▶ Extracted information:
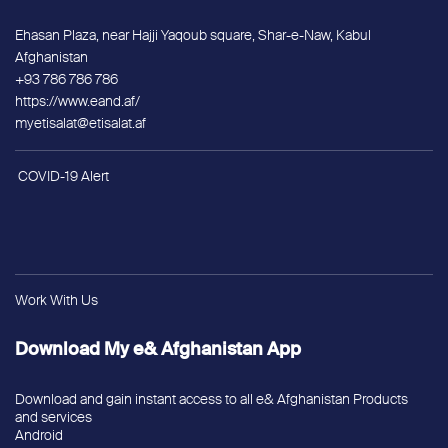
Ehasan Plaza, near Hajji Yaqoub square, Shar-e-Naw, Kabul
Afghanistan
+93 786 786 786
https://www.eand.af/
myetisalat@etisalat.af
COVID-19 Alert
Work With Us
Download My e& Afghanistan App
Download and gain instant access to all e& Afghanistan Products
and services
Android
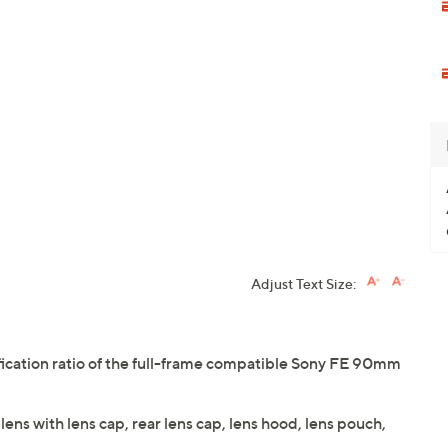
Adjust Text Size:
fication ratio of the full-frame compatible Sony FE 90mm
s with lens cap, rear lens cap, lens hood, lens pouch,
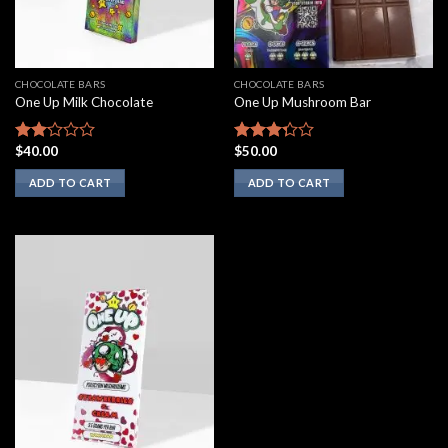
CHOCOLATE BARS
CHOCOLATE BARS
One Up Milk Chocolate
One Up Mushroom Bar
$
40.00
$
50.00
Rated
Rated
2.00
3.10
ADD TO CART
ADD TO CART
out
out of
of 5
5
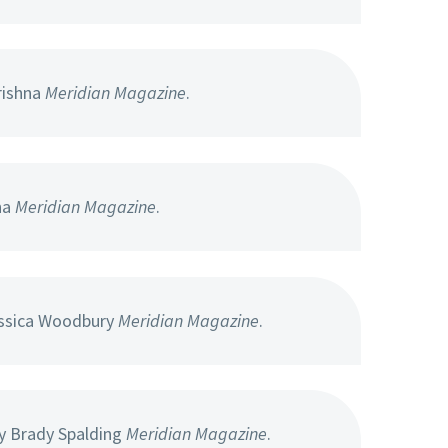
rishna
Meridian Magazine
.
na
Meridian Magazine
.
ssica Woodbury
Meridian Magazine
.
y Brady Spalding
Meridian Magazine
.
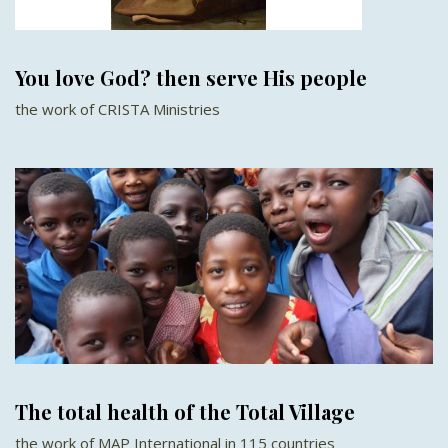
You love God? then serve His people
the work of CRISTA Ministries
The total health of the Total Village
the work of MAP International in 115 countries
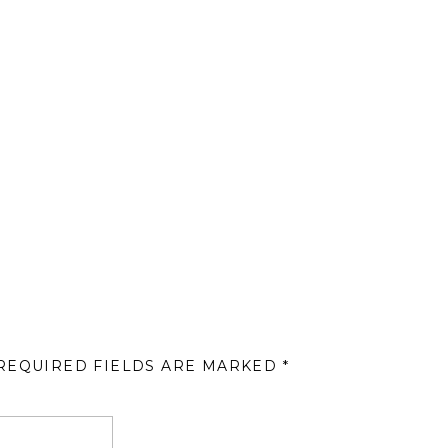
REQUIRED FIELDS ARE MARKED
*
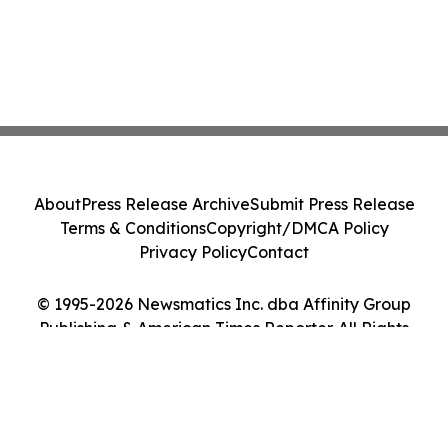
About
Press Release Archive
Submit Press Release
Terms & Conditions
Copyright/DMCA Policy
Privacy Policy
Contact
© 1995-2026 Newsmatics Inc. dba Affinity Group
Publishing & American Times Reporter. All Rights
Reserved.
Cookie Settings / Your Privacy Choices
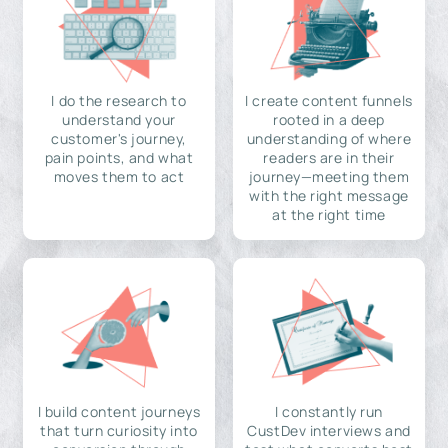
I do the research to
I create content funnels
understand your
rooted in a deep
customer's journey,
understanding of where
pain points, and what
readers are in their
moves them to act
journey—meeting them
with the right message
at the right time
I build content journeys
I constantly run
that turn curiosity into
CustDev interviews and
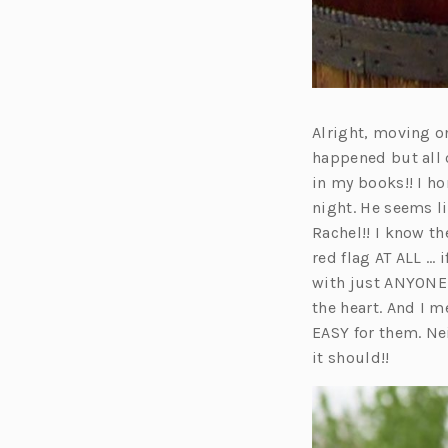
Alright, moving on
happened but all 
in my books!! I h
night. He seems l
Rachel!! I know th
red flag AT ALL … i
with just ANYONE 
the heart. And I 
EASY for them. Nei
it should!!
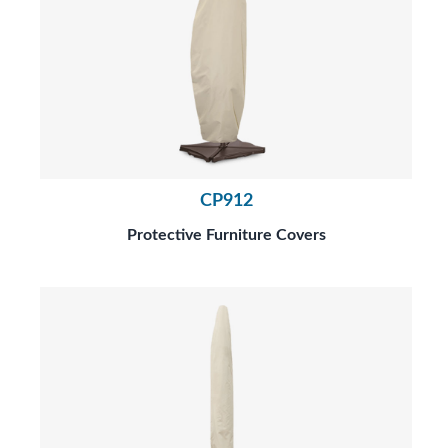
CP912
Protective Furniture Covers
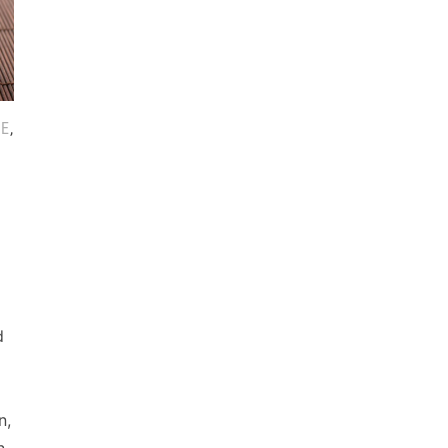
CE
,
d
n,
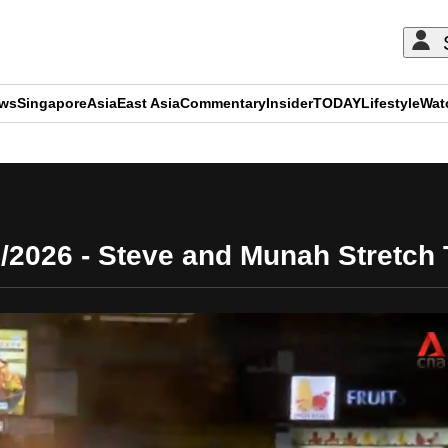
ews
Singapore
Asia
East Asia
Commentary
Insider
TODAY
Lifestyle
Wat
ADVERTISEMENT
/2026 - Steve and Munah Stretch T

▶ Work required: In the records, locate each line holding the string "Download" and copy it.

▶ Final answer:
Download My e& Afghanistan App
Download and gain instant access to all e& Afghanistan Products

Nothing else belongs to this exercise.